Santorum on Earth and Man

by Adam Robbert

Rarely do I ever come across a statement that holds the exact opposite position of my own. Surely disagreements arise but rarely on the level of being diametrically opposed. Then I came across THIS article and interview with presidential candidate Rick Santorum yesterday. From the article:

Rick Santorum on Sunday condemned what he called President Barack Obama’s world view that “elevates the Earth above man,” discouraging increased use of natural resources.

The GOP presidential candidate also slammed Obama’s health care overhaul for requiring insurers to pay for prenatal tests that, Santorum said, will encourage more abortions.

A day after telling an Ohio audience that Obama’s agenda is based on “some phony theology, not a theology based on the Bible,” Santorum said he wasn’t criticizing the president’s Christianity.

“I’ve repeatedly said I don’t question the president’s faith.

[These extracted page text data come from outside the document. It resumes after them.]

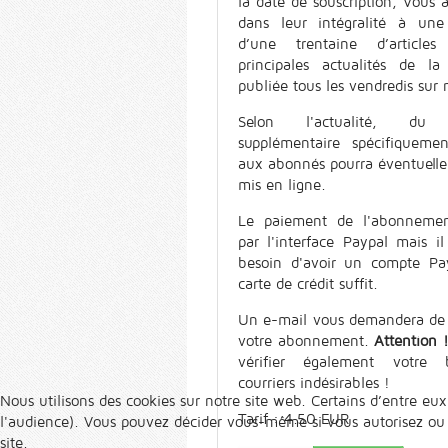
la date de souscription, Vous 
dans leur intégralité à une 
d’une trentaine d’article
principales actualités de la
publiée tous les vendredis sur n
Selon l'actualité, du 
supplémentaire spécifiquemen
aux abonnés pourra éventuell
mis en ligne.
Le paiement de l'abonnemen
par l'interface Paypal mais il
besoin d'avoir un compte Pa
carte de crédit suffit.
Un e-mail vous demandera de 
votre abonnement.
Attention 
vérifier également votre 
courriers indésirables !
Nous utilisons des cookies sur notre site web. Certains d’entre eux
Tarif : 4.50 EUR
l'audience). Vous pouvez décider vous-même si vous autorisez ou no
site.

I’ve repeatedly said that I believe the president’s Christian,” Santorum told CBS’ ”Face the Nation.”

“I am talking about his world view, and the way he approaches problems in this country. I think they’re different than how most people do in America,” he said in the broadcast interview.

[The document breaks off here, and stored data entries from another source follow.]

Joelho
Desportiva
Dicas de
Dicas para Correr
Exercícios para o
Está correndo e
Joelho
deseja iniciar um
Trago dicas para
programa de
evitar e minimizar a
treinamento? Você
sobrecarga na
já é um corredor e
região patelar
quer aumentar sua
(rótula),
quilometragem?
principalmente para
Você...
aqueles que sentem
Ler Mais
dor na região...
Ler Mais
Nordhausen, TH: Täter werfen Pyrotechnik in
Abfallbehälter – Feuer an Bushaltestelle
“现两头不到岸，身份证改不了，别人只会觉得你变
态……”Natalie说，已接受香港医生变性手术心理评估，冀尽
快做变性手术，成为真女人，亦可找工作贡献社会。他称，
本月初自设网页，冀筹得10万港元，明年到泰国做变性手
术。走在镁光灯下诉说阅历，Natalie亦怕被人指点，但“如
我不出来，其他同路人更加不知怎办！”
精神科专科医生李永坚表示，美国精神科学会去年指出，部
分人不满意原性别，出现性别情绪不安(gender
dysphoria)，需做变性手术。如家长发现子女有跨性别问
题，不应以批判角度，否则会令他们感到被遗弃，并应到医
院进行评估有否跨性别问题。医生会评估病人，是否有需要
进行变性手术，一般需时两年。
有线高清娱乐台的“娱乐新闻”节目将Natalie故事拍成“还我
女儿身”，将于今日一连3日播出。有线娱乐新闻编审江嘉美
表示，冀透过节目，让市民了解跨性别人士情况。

The former Pennsylvania senator said Obama’s environmental policies promote ideas of “radical environmentalists,” who, Santorum argues, oppose greater use of the country’s natural resources because they believe “man is here to serve the Earth.” He said that was the reference he was making Saturday in his Ohio campaign appearance when he denounced a “phony theology.”

I’m not entirely sure where to begin here. The fact that Santorum thinks climate change is a conspiracy to centralize government power? The fact that any religion that views the Earth as primary amounts to a phony theology? The fact that Santorum is kind enough to ‘believe’ that Obama is really a christian? Or how about Santorum’s suggestion that Obama’s (weak) environmental policies constitute a ‘radical environmentalism’?

Whats astonishing is not so much that there are people who actually agree with Santorum but that there are so many of them that he actually has a shot at being the republican presidential candidate. It seems I am a supporter of phony theology. But that, of course, begs the question, what constitutes a true theology anyway? What a strange state of affairs.